How to replace the complex strings from a file using sed or awk?

Badhrish · February 20, 2015, 2:21am

[/CODE]Dear All,

I am having a requirement to find the difference between 2 files and generate a discrepancy report out of it as an html page. I prefer using diff -y file1 file2 since it gives user friendly layout to know any discrepancy in the record and unique records among the 2 file. Here's how it looks like.
File1:

ABCD*DEFG~ 
HI*JK~
LMN*OP~

File2:

ABCD*DEFG~
HIH*JK~
LMN*OP~
FGH*NM~

Output is :

ABCD*DEFG~                                                   ABCD*DEFG~
HI*JK~                                                        |  HIH*JK~
                                                                  > XY*Z~
LMN*OP~                                                        LMN*OP~
                                                                  > FGH*NM~

I need to replace the lines that has bad data with html tags as prefix and suffix w/o altering the inundation of the output

ABCD*DEFG~             ABCD*DEFG~
<font color="red">HI*JK~  | HIH*JK~</font>
<font color="red">            > XY*Z~</font>
LMN*OP~                            LMN*OP~
<font color="red">            > FGH*NM~</font>

I am not able to use | and > as FS or delimiter in awk or sed since my actual files might also contain such characters. Please suggest me the best solution to overcome this challenge.

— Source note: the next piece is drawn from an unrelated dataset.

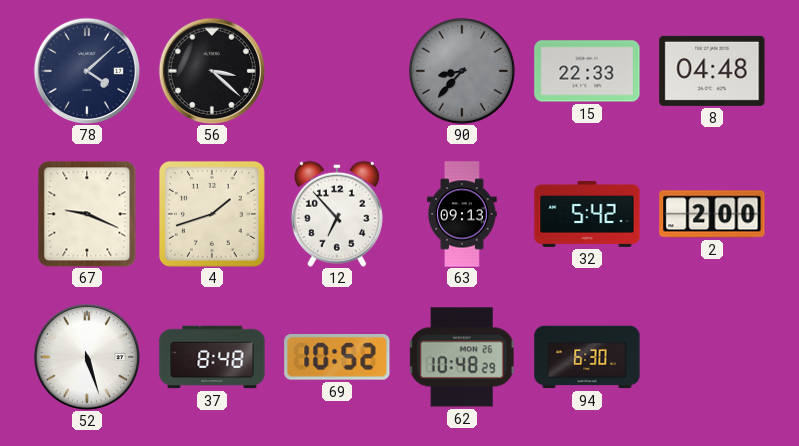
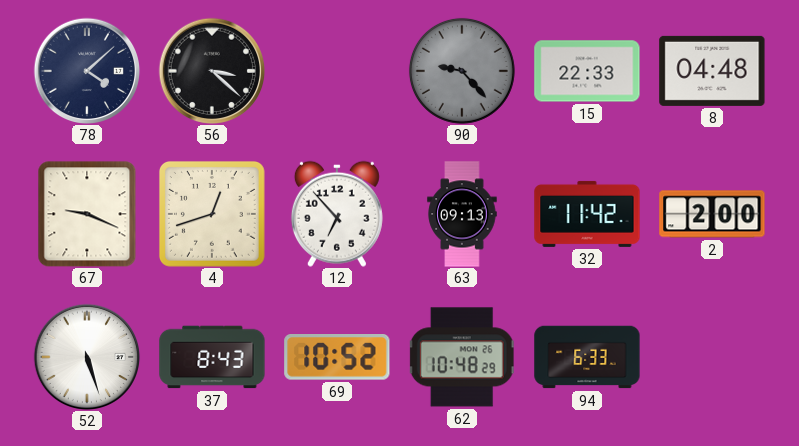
90: 8:37 -> 9:23
4: 1:42 -> 12:42
32: 5:42 -> 11:42
37: 8:48 -> 8:43
94: 6:30 -> 6:33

RudiC · February 20, 2015, 3:29am

With a recent bash providing "process substitution", you could try

awk     'FNR==NR {T[$0]; next}
         $0 in T {print "<font color=\"red\">" $0 "</font>"; next}
         1
        ' <(diff -y --suppress-common-lines file[12]) <(diff -y file[12])
<font color="red">ABCD*DEFG~                               |    ABCD*DEFG~</font>
<font color="red">HI*JK~                                  |    HIH*JK~</font>
LMN*OP~                                LMN*OP~
<font color="red">                                  >    FGH*NM~</font>

Badhrish · February 20, 2015, 5:24am

Hi Rudi, Thanks for the reply but I am not getting the output out of this code. Please check if I am missing something

My file :diffoutput.txt

ABCD*DEFG~                                                  ABCD*DEFG~
HI*JK~                                                        | HIH*JK~
                                                              > XY*Z~
LMN*OP~                                                         LMN*OP~
                                                              > FGH*NM~

Awk code: awktest.sh

#! /bin/bash

awk     'FNR==NR {T[$0]; next}
         $0 in T {print "<font color=\"red\">" $0 "</font>"; next} 1 ' diffoutput.txt

RudiC · February 20, 2015, 5:38am

No surprise as you're not priniting anything. That awk needs two files, first the result of diff -y --suppress-common-lines file[12] , second the result of diff -y file[12] .

Badhrish · February 20, 2015, 6:49am

My bad..I altered it and the cmd did work like beauty. But it is messing up the inundation of the final output. Means when I view this in html page the format is gone
Each record has to be preserved by not going in next line. I did use --width=100 so as to accommodate each record in it's position, but in vain.
Is there a way to preserve the layout ? Hope I am not asking much...!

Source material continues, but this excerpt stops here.